The USA: One big free trade zone

Via Carpe Diem I saw that Don Boudreaux recently noted that the US is basically one big free trade zone. While not a new argument it is one that bears repeating:
Practically speaking, there is free trade throughout the United States. My family and I (in VA) routinely buy wine from California and Oregon, oranges and lemons from Florida, computer software from Washington state, maple syrup from Vermont, peaches from South Carolina, television newscasts from New York and Atlanta, lumber from Alabama, spicy sauces from Louisiana, crabs from Maryland. The list is long.

And yet no one, not even Lou Dobbs, insists that the Boudreaux family would be richer if only the government in Richmond could find a successful way around the U.S. Constitution and managed to slap stiff tariffs on California wine, Florida citrus fruits, cajun seasoning from Louisiana, and you name it.

Surely the burden of persuasion is on those who would insist that each American would be more prosperous if only his or her state were better able to restrict trade with citizens of other states. If this burden of persuasion cannot be met, then the case for free international trade is pretty solidly established.

Anyone skeptical of free trade must explain why political borders are economically relevant. With the exception of pointing to (mostly rather vague and poorly considered) national-defense issues, protectionists have never managed -- and I dare say never will manage -- to impart genuine economic relevance to political borders.
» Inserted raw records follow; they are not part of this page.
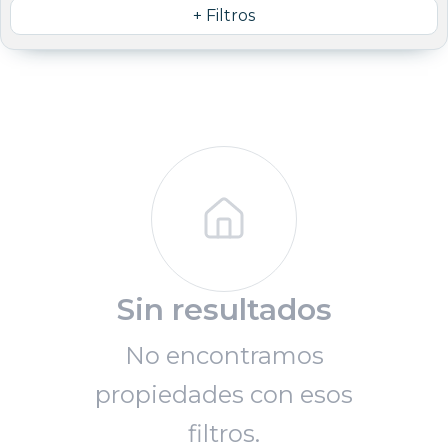
+ Filtros
Sin resultados
No encontramos
propiedades con esos
filtros.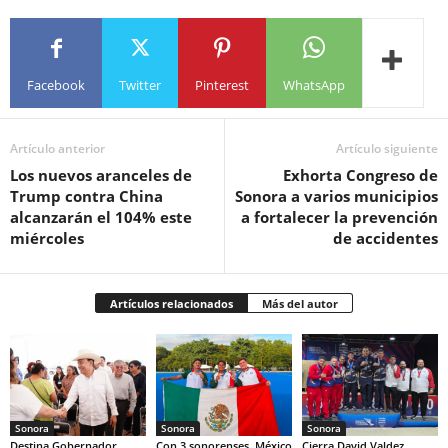
Facebook
Twitter
Pinterest
WhatsApp
Artículo anterior
Artículo siguiente
Los nuevos aranceles de
Exhorta Congreso de
Trump contra China
Sonora a varios municipios
alcanzarán el 104% este
a fortalecer la prevención
miércoles
de accidentes
Artículos relacionados
Más del autor
Sonora
Sonora
Sonora
Destina Gobernador
Con 3 sonorenses, México
Cierra David Valdez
Because all reasonably prosperous countries today impose no, or only very few, internal restrictions on trade, two facts stand: (1) free trade is in fact quite common, and (2) free trade is beneficial.
Indeed, and don't for a minute think that companies don't leave for other states just like they leave for other countries because wages are cheaper. Consider the textile industry, which has its U.S. beginnings in New England. Eventually, however, the industry moved to the South to take advantage of cheaper wages. Those jobs are now being transferred to places with even cheaper wages such as Central America and China.
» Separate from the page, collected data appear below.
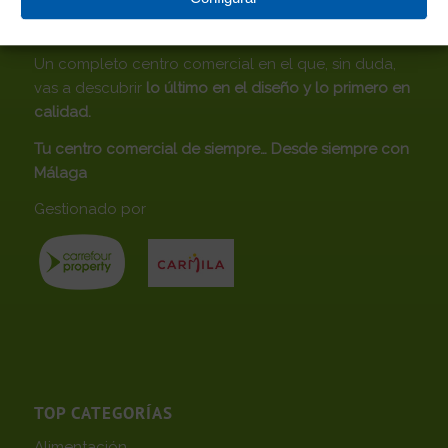
CENTRO COMERCIAL ROSALEDA
Un completo centro comercial en el que, sin duda,
vas a descubrir
lo último en el diseño y lo primero en
calidad.
Tu centro comercial de siempre… Desde siempre con
Málaga
Gestionado por
TOP CATEGORÍAS
Alimentación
To me the curious thing is why free trade critics such as Lou Dobbs or Pat Buchanan don't criticize the shift in jobs from one state to another, but they become apoplectic when the jobs go to another country. If I live in Massachusetts and lose my job to some place with cheaper wages, it really doesn't make a difference if it is to another state or another country. Just because the person who gets the job shares the same passport as me shouldn't be any consolation. Yet -- as Boudreaux points out -- no one is advocating imposing trade barriers between U.S. states. If trade barriers between states aren't a good idea then why do barriers between countries make any more sense?

Free trade makes sense from not only a utilitarian perspective but from a moral standpoint as well. Protectionism promotes that idea that we are not individuals but members of a collective, whose welfare we should be more concerned with than that of other collectives. This is nonsense. We are primarily individuals. If I choose to buy something from someone in another country it is no one's business other than myself and that person. Just as I shouldn't be prohibited from buying a car from Japan I shouldn't be forced to buy one from the U.S., simply because the people who make it live in the same country as me.